=== Assigned task ===
The expected answer is every line from the material below that has the word "methods".

=== Exercise materials ===

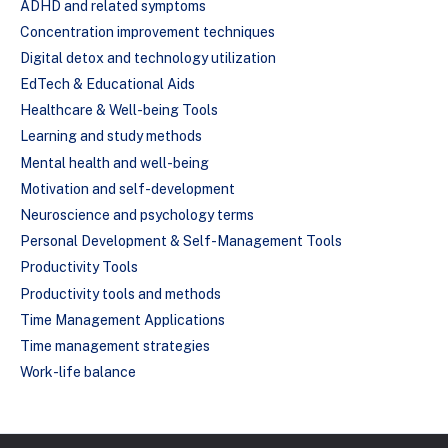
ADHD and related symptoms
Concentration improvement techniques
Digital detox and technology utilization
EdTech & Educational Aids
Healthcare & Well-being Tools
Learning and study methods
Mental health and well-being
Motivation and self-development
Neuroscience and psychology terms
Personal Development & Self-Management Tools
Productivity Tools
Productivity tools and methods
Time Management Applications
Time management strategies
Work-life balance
==
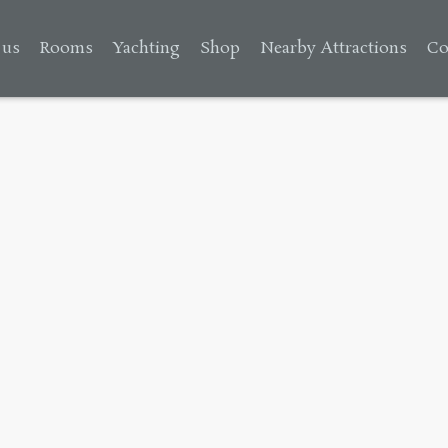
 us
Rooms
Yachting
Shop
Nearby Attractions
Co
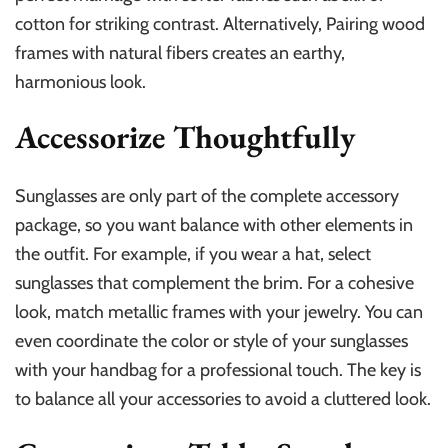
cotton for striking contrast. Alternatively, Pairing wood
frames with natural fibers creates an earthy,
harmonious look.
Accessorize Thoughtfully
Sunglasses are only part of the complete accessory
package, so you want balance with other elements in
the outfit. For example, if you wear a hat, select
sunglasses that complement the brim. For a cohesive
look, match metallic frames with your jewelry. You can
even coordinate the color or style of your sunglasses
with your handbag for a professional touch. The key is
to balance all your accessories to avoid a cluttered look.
...
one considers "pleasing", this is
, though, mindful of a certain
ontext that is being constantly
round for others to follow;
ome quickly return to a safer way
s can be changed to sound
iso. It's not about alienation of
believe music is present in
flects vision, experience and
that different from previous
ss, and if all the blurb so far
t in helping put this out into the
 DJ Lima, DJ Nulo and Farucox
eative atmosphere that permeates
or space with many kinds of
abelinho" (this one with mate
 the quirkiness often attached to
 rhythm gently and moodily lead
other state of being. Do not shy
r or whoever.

=== Answer section ===
Learning and study methods
Productivity tools and methods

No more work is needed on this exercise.